The inventors herein have recognized that battery bus bars can be monitored with temperature sensors, while at the same time the position and configuration of the temperature sensors can be strategically selected to reduce system cost and complexity. As such, the inventors herein have developed a method for monitoring status of battery bus bars, comprising: coupling a plurality of temperature sensors to a plurality of battery bus bars; electrically coupling said plurality of temperature sensors in a daisy-chain configuration; and adjusting battery pack operation in response to a change in state of output of said daisy-chain configuration.
By electrically coupling temperature sensors in a daisy-chain configuration, the state of electrical bus bars can be monitored at less expense and complexity. For example, instead of the number of controller inputs for monitoring battery bus bars equaling the number of battery bus bars, the number of controller inputs may be reduced, and in some cases reduced to only a single input. Further, the present approach includes adjusting battery pack operation in response to a change in state of daisy-changed temperature sensors. Therefore, the present approach may be useful for adjusting battery pack operation to limit further degradation within the battery pack.
The present description may provide several advantages. For example, the approach may reduce the cost of monitoring battery bus bars. In addition, the present approach may reduce a number of electrical connections and inputs to a controller for monitoring battery bus bars.
The above advantages and other advantages, and features of the present description will be readily apparent from the following Detailed Description when taken alone or in connection with the accompanying drawings.

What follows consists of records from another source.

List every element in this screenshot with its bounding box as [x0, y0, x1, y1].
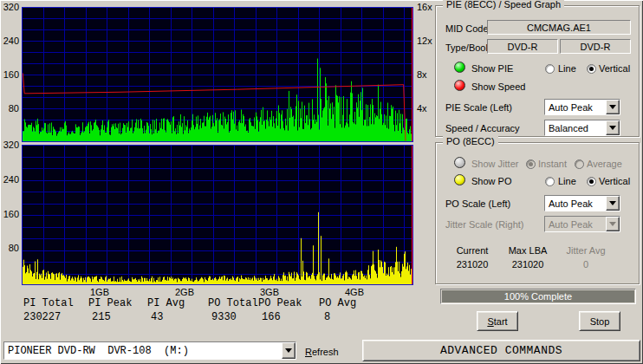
jitter-scale-dropdown: Auto Peak	[544, 216, 620, 232]
speed-accuracy-dropdown[interactable]: Balanced	[544, 120, 620, 136]
x-axis-label-3gb: 3GB	[252, 287, 287, 297]
disc-type-value: DVD-R	[508, 42, 538, 52]
po-scale-label: PO Scale (Left)	[445, 198, 510, 209]
pie-vertical-radio[interactable]	[587, 64, 596, 74]
show-po-led-icon[interactable]	[454, 174, 465, 185]
mid-code-label: MID Code	[445, 23, 489, 34]
jitter-scale-dropdown-arrow-icon	[606, 217, 620, 231]
speed-accuracy-dropdown-arrow-icon[interactable]	[606, 120, 620, 135]
po-graph-canvas	[22, 145, 413, 285]
show-pie-label: Show PIE	[471, 63, 513, 74]
drive-selector-dropdown[interactable]: PIONEER DVD-RW DVR-108 (M:)	[3, 341, 296, 360]
jitter-average-label: Average	[587, 159, 622, 169]
pie-scale-dropdown-arrow-icon[interactable]	[606, 100, 620, 114]
po-total-value: 9330	[211, 311, 237, 323]
jitter-instant-label: Instant	[538, 159, 567, 169]
x-axis-label-2gb: 2GB	[167, 287, 202, 297]
show-jitter-label: Show Jitter	[471, 159, 518, 169]
pi-avg-label: PI Avg	[147, 297, 185, 309]
show-jitter-led-icon	[454, 157, 465, 168]
pi-peak-value: 215	[92, 311, 111, 323]
po-avg-label: PO Avg	[319, 297, 356, 309]
stop-button[interactable]: Stop	[579, 311, 620, 331]
book-type-field: DVD-R	[560, 39, 631, 54]
refresh-button[interactable]: Refresh	[305, 347, 339, 357]
speed-axis-label: 8x	[417, 69, 427, 80]
scan-progress-bar: 100% Complete	[440, 289, 636, 304]
pi-avg-value: 43	[151, 311, 163, 323]
advanced-commands-button[interactable]: ADVANCED COMMANDS	[362, 340, 640, 361]
pie-line-radio[interactable]	[545, 64, 555, 74]
po-peak-label: PO Peak	[258, 297, 302, 309]
pie-y-axis-label: 80	[0, 103, 19, 114]
pie-y-axis-label: 240	[0, 36, 19, 46]
speed-axis-label: 16x	[417, 2, 432, 12]
po-line-label[interactable]: Line	[558, 176, 576, 186]
po-vertical-label[interactable]: Vertical	[599, 176, 630, 186]
x-axis-label-4gb: 4GB	[337, 287, 372, 297]
po-total-label: PO Total	[208, 297, 258, 309]
current-label: Current	[445, 245, 499, 256]
show-speed-label: Show Speed	[471, 81, 525, 92]
jitter-avg-label: Jitter Avg	[558, 245, 614, 256]
po-y-axis-label: 80	[0, 243, 19, 253]
book-type-value: DVD-R	[581, 42, 611, 52]
jitter-scale-value: Auto Peak	[545, 217, 606, 231]
po-vertical-radio[interactable]	[587, 177, 596, 186]
current-value: 231020	[445, 259, 499, 270]
drive-selector-arrow-icon[interactable]	[282, 342, 296, 359]
po-scale-value: Auto Peak	[545, 196, 606, 211]
x-axis-label-1gb: 1GB	[82, 287, 117, 297]
max-lba-value: 231020	[501, 259, 555, 270]
mid-code-value: CMCMAG.AE1	[527, 23, 591, 33]
start-button[interactable]: Start	[477, 311, 518, 331]
jitter-scale-label: Jitter Scale (Right)	[445, 219, 523, 230]
po-line-radio[interactable]	[545, 177, 555, 186]
po-y-axis-label: 160	[0, 209, 19, 219]
pie-vertical-label[interactable]: Vertical	[599, 63, 630, 74]
mid-code-field: CMCMAG.AE1	[487, 20, 631, 35]
po-peak-value: 166	[262, 311, 281, 323]
pie-y-axis-label: 320	[0, 2, 19, 12]
speed-accuracy-value: Balanced	[545, 120, 606, 135]
pie-scale-dropdown[interactable]: Auto Peak	[544, 99, 620, 115]
progress-text: 100% Complete	[504, 291, 572, 302]
pie-scale-value: Auto Peak	[545, 100, 606, 114]
po-avg-value: 8	[324, 311, 330, 323]
pi-peak-label: PI Peak	[88, 297, 132, 309]
po-y-axis-label: 320	[0, 140, 19, 150]
pie-line-label[interactable]: Line	[558, 63, 576, 74]
po-y-axis-label: 240	[0, 174, 19, 185]
disc-type-field: DVD-R	[487, 39, 558, 54]
pi-total-label: PI Total	[23, 297, 74, 309]
drive-selector-value: PIONEER DVD-RW DVR-108 (M:)	[4, 342, 282, 359]
po-scale-dropdown[interactable]: Auto Peak	[544, 195, 620, 211]
pi-total-value: 230227	[23, 311, 61, 323]
po-scale-dropdown-arrow-icon[interactable]	[606, 196, 620, 211]
dvdinfopro-scan-window: 320 240 160 80 16x 12x 8x 4x 320 240 160…	[0, 0, 643, 364]
pie-scale-label: PIE Scale (Left)	[445, 102, 512, 113]
show-pie-led-icon[interactable]	[454, 62, 465, 73]
jitter-average-radio	[575, 159, 584, 169]
pie-speed-group-title: PIE (8ECC) / Speed Graph	[443, 0, 564, 10]
pie-speed-graph-canvas	[22, 7, 413, 142]
po-group-title: PO (8ECC)	[443, 136, 498, 146]
show-speed-led-icon[interactable]	[454, 80, 465, 91]
speed-axis-label: 4x	[417, 103, 427, 114]
pie-y-axis-label: 160	[0, 69, 19, 80]
jitter-avg-value: 0	[558, 259, 614, 270]
speed-accuracy-label: Speed / Accuracy	[445, 123, 520, 133]
progress-fill: 100% Complete	[442, 290, 634, 302]
type-book-label: Type/Book	[445, 42, 490, 53]
show-po-label: Show PO	[471, 176, 511, 186]
speed-axis-label: 12x	[417, 36, 432, 46]
jitter-instant-radio	[526, 159, 536, 169]
max-lba-label: Max LBA	[501, 245, 555, 256]
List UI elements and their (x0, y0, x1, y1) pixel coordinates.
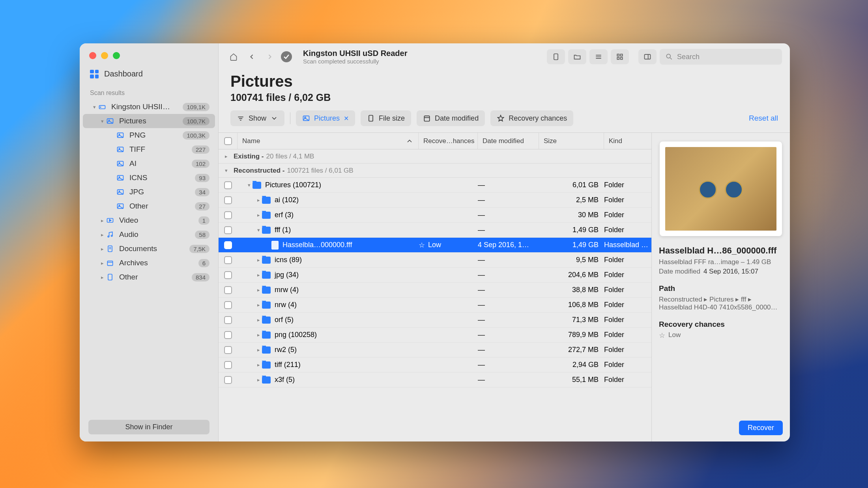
chevron-icon[interactable]: ▸ (255, 287, 262, 293)
folder-row[interactable]: ▸ai (102)—2,5 MBFolder (219, 193, 651, 208)
sidebar-item-other[interactable]: ▸Other834 (83, 270, 215, 284)
row-name-cell: ▸erf (3) (238, 211, 419, 219)
chevron-icon[interactable]: ▸ (255, 212, 262, 218)
chevron-icon[interactable]: ▸ (255, 272, 262, 278)
sidebar-item-kingston-uhsii-[interactable]: ▾Kingston UHSII…109,1K (83, 100, 215, 114)
sidebar-item-audio[interactable]: ▸Audio58 (83, 227, 215, 242)
sidebar-item-icns[interactable]: ICNS93 (83, 171, 215, 185)
sidebar-item-other[interactable]: Other27 (83, 199, 215, 213)
toggle-preview-button[interactable] (638, 49, 657, 64)
recovery-chances-filter-button[interactable]: Recovery chances (490, 110, 573, 126)
file-view-button[interactable] (547, 49, 565, 64)
row-checkbox[interactable] (219, 271, 238, 279)
file-size-filter-button[interactable]: File size (361, 110, 411, 126)
list-view-button[interactable] (589, 49, 608, 64)
row-checkbox[interactable] (219, 256, 238, 264)
row-size-cell: 2,94 GB (539, 361, 604, 369)
remove-filter-icon[interactable]: ✕ (344, 115, 349, 122)
file-row[interactable]: Hasselbla…000000.fff☆Low4 Sep 2016, 1…1,… (219, 238, 651, 253)
row-checkbox[interactable] (219, 181, 238, 189)
group-row-existing[interactable]: ▸Existing - 20 files / 4,1 MB (219, 149, 651, 164)
chevron-icon[interactable]: ▸ (255, 197, 262, 203)
back-button[interactable] (245, 50, 259, 64)
grid-view-button[interactable] (611, 49, 629, 64)
row-kind-cell: Folder (604, 181, 651, 189)
column-date-modified[interactable]: Date modified (478, 133, 539, 149)
row-checkbox[interactable] (219, 316, 238, 324)
sidebar-item-documents[interactable]: ▸Documents7,5K (83, 242, 215, 256)
folder-row[interactable]: ▸rw2 (5)—272,7 MBFolder (219, 343, 651, 358)
file-icon (271, 241, 279, 250)
minimize-window-button[interactable] (101, 52, 108, 59)
folder-row[interactable]: ▸tiff (211)—2,94 GBFolder (219, 358, 651, 373)
close-window-button[interactable] (89, 52, 96, 59)
chevron-icon[interactable]: ▾ (245, 182, 253, 188)
folder-row[interactable]: ▸icns (89)—9,5 MBFolder (219, 253, 651, 268)
sidebar-item-count: 27 (195, 202, 210, 210)
folder-row[interactable]: ▸x3f (5)—55,1 MBFolder (219, 373, 651, 387)
search-field[interactable]: Search (660, 49, 782, 65)
row-kind-cell: Folder (604, 271, 651, 279)
sidebar-item-archives[interactable]: ▸Archives6 (83, 256, 215, 270)
folder-row[interactable]: ▸mrw (4)—38,8 MBFolder (219, 283, 651, 298)
row-checkbox[interactable] (219, 226, 238, 234)
folder-row[interactable]: ▾fff (1)—1,49 GBFolder (219, 223, 651, 238)
chevron-icon[interactable]: ▾ (255, 227, 262, 233)
chevron-icon[interactable]: ▸ (255, 362, 262, 368)
forward-button[interactable] (263, 50, 277, 64)
chevron-icon[interactable]: ▸ (255, 347, 262, 353)
show-filter-button[interactable]: Show (230, 110, 284, 126)
column-kind[interactable]: Kind (604, 133, 651, 149)
folder-view-button[interactable] (568, 49, 586, 64)
column-name[interactable]: Name (238, 133, 419, 149)
row-checkbox[interactable] (219, 361, 238, 369)
sidebar-item-video[interactable]: ▸Video1 (83, 213, 215, 227)
show-in-finder-button[interactable]: Show in Finder (88, 420, 210, 434)
reset-all-button[interactable]: Reset all (749, 114, 778, 123)
row-checkbox[interactable] (219, 211, 238, 219)
sidebar-item-pictures[interactable]: ▾Pictures100,7K (83, 114, 215, 128)
select-all-checkbox[interactable] (219, 133, 238, 149)
sidebar-item-jpg[interactable]: JPG34 (83, 185, 215, 199)
chevron-icon[interactable]: ▸ (255, 302, 262, 308)
sidebar-item-ai[interactable]: AI102 (83, 156, 215, 171)
row-checkbox[interactable] (219, 301, 238, 309)
row-checkbox[interactable] (219, 376, 238, 384)
folder-row[interactable]: ▸erf (3)—30 MBFolder (219, 208, 651, 223)
preview-thumbnail[interactable] (660, 142, 782, 236)
row-checkbox[interactable] (219, 196, 238, 204)
row-checkbox[interactable] (219, 346, 238, 354)
folder-row[interactable]: ▸jpg (34)—204,6 MBFolder (219, 268, 651, 283)
chevron-icon[interactable]: ▸ (255, 332, 262, 338)
sidebar-item-label: Documents (119, 244, 189, 253)
sidebar-item-png[interactable]: PNG100,3K (83, 128, 215, 142)
column-recovery[interactable]: Recove…hances (419, 133, 478, 149)
group-row-reconstructed[interactable]: ▾Reconstructed - 100721 files / 6,01 GB (219, 164, 651, 178)
folder-row[interactable]: ▸orf (5)—71,3 MBFolder (219, 313, 651, 328)
sidebar-item-tiff[interactable]: TIFF227 (83, 142, 215, 156)
home-button[interactable] (226, 50, 241, 64)
row-checkbox[interactable] (219, 331, 238, 339)
image-icon (106, 117, 114, 125)
sidebar-item-label: Audio (119, 230, 195, 239)
sidebar-dashboard[interactable]: Dashboard (80, 59, 218, 86)
pictures-filter-chip[interactable]: Pictures ✕ (296, 110, 355, 126)
folder-row[interactable]: ▾Pictures (100721)—6,01 GBFolder (219, 178, 651, 193)
chevron-icon[interactable]: ▸ (255, 317, 262, 323)
svg-rect-33 (645, 54, 651, 59)
maximize-window-button[interactable] (113, 52, 120, 59)
row-checkbox[interactable] (219, 286, 238, 294)
column-size[interactable]: Size (539, 133, 604, 149)
chevron-icon: ▾ (99, 118, 105, 124)
date-modified-filter-button[interactable]: Date modified (417, 110, 485, 126)
chevron-icon[interactable]: ▸ (255, 377, 262, 383)
recover-button[interactable]: Recover (739, 421, 783, 435)
sidebar-item-count: 1 (198, 216, 210, 225)
image-icon (116, 188, 125, 196)
svg-rect-42 (369, 115, 373, 121)
folder-row[interactable]: ▸nrw (4)—106,8 MBFolder (219, 298, 651, 313)
chevron-icon[interactable]: ▸ (255, 257, 262, 263)
source-title: Kingston UHSII uSD Reader (303, 49, 543, 58)
folder-row[interactable]: ▸png (100258)—789,9 MBFolder (219, 328, 651, 343)
row-checkbox[interactable] (219, 241, 238, 249)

It should be understood that the summary above is provided to introduce in simplified form a selection of concepts that are further described in the detailed description. It is not meant to identify key or essential features of the claimed subject matter, the scope of which is defined uniquely by the claims that follow the detailed description. Furthermore, the claimed subject matter is not limited to implementations that solve any disadvantages noted above or in any part of this disclosure.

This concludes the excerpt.